Filippo Sagona sul long Covid

Palermitano di 44 anni, l’uomo ha reso nota la sua esperienza ai microfoni della trasmissione Cosa succede in città condotta da Emanuela Valente su Radio Cusano Campus. Da un anno, ha spiegato, soffre di affaticamento fisico, memoria che va e viene e fase depressiva a livello mentale. Nonostante tutti i mesi passati, spesso si trova a dover ricorrere all’ossigenoterapia e giorno prende una grande quantità di farmaci per cercare di andare avanti.

A 44 anni non posso più giocare coi miei figli o fare una passeggiata, mi definisco un fantasma. Sono un soggetto fragile, dovuto a patologie pregresse come l’ansia e per questo anche se tutti in famiglia hanno preso il Covid solo io sono rimasto con questi postumi“, ha aggiunto.

Filippo Sagona sul long Covid: cosa dicono i medici

I medici hanno opinioni diverse tra di loro e dunque anche per lui è difficile capire cosa fare: lo pneumologo er esempio gli ha detto dovrebbe camminare mentre un altro specialista lo ha invitato al riposo per non peggiorare la situazione. Un medico poi gli ha dato un farmaco talmente forte che ha avuto la perdita di liquido di retina e per delle settimane ha visto grigio da un occhio.

Mi hanno detto fin da subito che non potrò tornare come prima perché i polmoni sono danneggiati e potrò avere solo qualche piccola miglioria, ma non potrò tornare a fare sport né a giocare con i bimbi che è la cosa che mi crea un trauma immenso“, ha continuato.

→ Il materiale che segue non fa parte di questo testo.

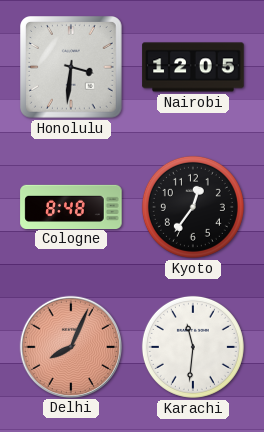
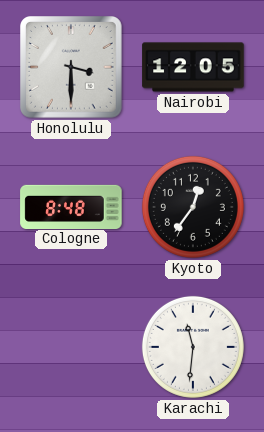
Honolulu: 3:31 -> 3:30
Delhi: 8:04 -> none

Filippo Sagona sul long Covid: il messaggio ai no vax

A causa delle sue condizioni non ha nemmeno potuto fare il vaccino, ma non ha mancato di lanciare un invito a sottoporvisi. Da persona che all’inizio non reputava così grave il virus ma che poi ha provato sulla sua pelle le conseguenze, “posso dire a chiunque che se si ha una persona accanto ci si deve vaccinare per loro, perché ci sono soggetti fragili che se vengono contagiati rischiano la vita“.